Statistical analysis of 6-month RYGB data in comparison to baseline or 12-month RYGB data is limited to same 9 subjects at all time points; statistical analysis of 6-month RYGB data in comparison to 7-month BLC data is limited to within the 9 pairs.
Predicted RMR was calculated from the best-fit linear regression to baseline data (R2 = 0.80): RMRpredict= 1026 kcal/d + FFM×19.8 kcal/kg/d + FM×3.1 kcal/kg/d − age×2.3 kcal/y/d - group×381 kcal/d
p < 0.01,
p < 0.05 – denotes a significant difference from the within-group baseline
p < 0.01,
p < 0.05 – denotes a significant difference from BLC 7-month
Denotes a significant difference from BLC baseline, p < 0.05
Denotes a metabolic adaptation significantly different from zero, p < 0.01
Denotes a significant difference from RYGB 6-month, p < 0.01
Body Weight and Composition
BLC participants lost weight more rapidly than RYGB patients. At 7 months, BLC participants lost an average of 48.8 ± 14.9 kg whereas RYGB patients did not achieve a similar amount of weight loss until 12 months after surgery (40.2 ± 12.7 kg, p = 0.14). At 6 months RYGB patients lost 35.6 ± 8.7 kg, of which 29.2 ± 13.5 % was from loss of FFM. Therefore, most of the FFM loss in RYGB patients occurred in the early post-surgery period. For RYGB patients with data at both 6 and 12 months, weight loss at 6 months was significantly less than at 12 months (35.6 ± 8.7 kg vs. 44.3 ± 11.7 kg, p < 0.005). Despite similar weight loss at 7 months for BLC compared with 12 months for RYGB, the BLC subjects demonstrated a relative preservation of FFM with only 16.4 ± 8.1 % of their weight loss from FFM. In contrast, the FFM proportion of weight loss in the RYGB patients was 29.6 ± 11.9 % and was significantly greater than BLC participants (p < 0.01) (Table 1 and Figure 1).
Figure 1.
Percentage of total weight loss from fat mass (FM) and fat-free mass (FFM) in 13 pair-matched BLC and RYGB participants (mean ± SD). * P < 0.01 BLC percentage of total weight loss from fat mass significantly different from RYGB. † P < 0.01 BLC percentage of total weight loss from fat-free mass significantly different from RYGB.
Resting Metabolic Rate
At the end of the study, metabolic rate was suppressed to a greater degree in BLC participants compared to RYGB patients despite similar amounts of weight loss. In BLC, measured RMR was reduced by over 600 kcal/d (p < 0.001), whereas it decreased by ~300 kcal/d (p < 0.001) in RYGB patients (Table 1). In RYGB patients with 6 and 12 month data, average RMR decreased significantly from baseline to 6 months (2194 ± 307 kcal/d to 1754 ± 377 kcal/d, p < 0.005), and was maintained at 12 months despite continued weight loss (1872 ± 211 kcal/d, p = 0.12).
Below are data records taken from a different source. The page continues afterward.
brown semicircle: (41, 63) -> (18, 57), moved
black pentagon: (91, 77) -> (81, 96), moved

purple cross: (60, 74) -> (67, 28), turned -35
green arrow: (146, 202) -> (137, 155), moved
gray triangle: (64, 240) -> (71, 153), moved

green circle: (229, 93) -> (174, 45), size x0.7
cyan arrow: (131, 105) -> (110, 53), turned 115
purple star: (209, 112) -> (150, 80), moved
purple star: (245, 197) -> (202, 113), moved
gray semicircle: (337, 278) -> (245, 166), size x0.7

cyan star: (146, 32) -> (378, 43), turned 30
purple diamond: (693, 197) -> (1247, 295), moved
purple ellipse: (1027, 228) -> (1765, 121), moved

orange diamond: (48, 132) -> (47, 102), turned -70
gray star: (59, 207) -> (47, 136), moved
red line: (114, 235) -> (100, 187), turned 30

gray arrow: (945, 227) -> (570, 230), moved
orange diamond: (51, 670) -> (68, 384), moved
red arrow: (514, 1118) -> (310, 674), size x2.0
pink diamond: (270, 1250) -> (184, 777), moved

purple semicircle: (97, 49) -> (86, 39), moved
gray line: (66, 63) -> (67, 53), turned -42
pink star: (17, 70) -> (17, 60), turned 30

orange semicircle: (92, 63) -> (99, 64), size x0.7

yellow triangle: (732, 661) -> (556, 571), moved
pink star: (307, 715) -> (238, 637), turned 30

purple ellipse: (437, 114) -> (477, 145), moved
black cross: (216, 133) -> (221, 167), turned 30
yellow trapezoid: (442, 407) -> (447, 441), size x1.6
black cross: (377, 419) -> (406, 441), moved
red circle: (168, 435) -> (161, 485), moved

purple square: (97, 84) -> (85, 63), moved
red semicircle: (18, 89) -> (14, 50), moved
To investigate how much of the observed suppression in metabolic rate could be accounted for by body composition change, we used the baseline RMR data to generate a prediction equation as a function of FFM, FM, age, and group. The residual between the measured and predicted RMR defined the degree of metabolic adaptation. The predicted average RMR in BLC participants at 7 months was 2275 ± 330 kcal/d which was 419 ± 169 kcal/d more than measured (p < 0.001), indicating that significant metabolic adaptation was present at the end of the weight loss period. In RYGB patients, there was a greater than expected decrease in RMR of 201 ± 182 kcal/d (p < 0.05) at 6 months; however, at 12 months there was no significant difference between measured and predicted RMR (8 ± 191 kcal/d, p = 0.89). Therefore, metabolic adaptation had dissipated in the RYGB patients at 12 months despite a similar amount of weight loss compared with BLC participants at 7 months (Figure 2).
Figure 2.
Metabolic adaptation (measured minus predicted RMR) in BLC (●) at baseline and 7 months; and in RYGB (□) at baseline (n=13), 6 months (n=9), and 12 months (n=13) (mean ± SD). * P < 0.01 metabolic adaptation significantly different from zero. † P < 0.05 compared with BLC 7 month.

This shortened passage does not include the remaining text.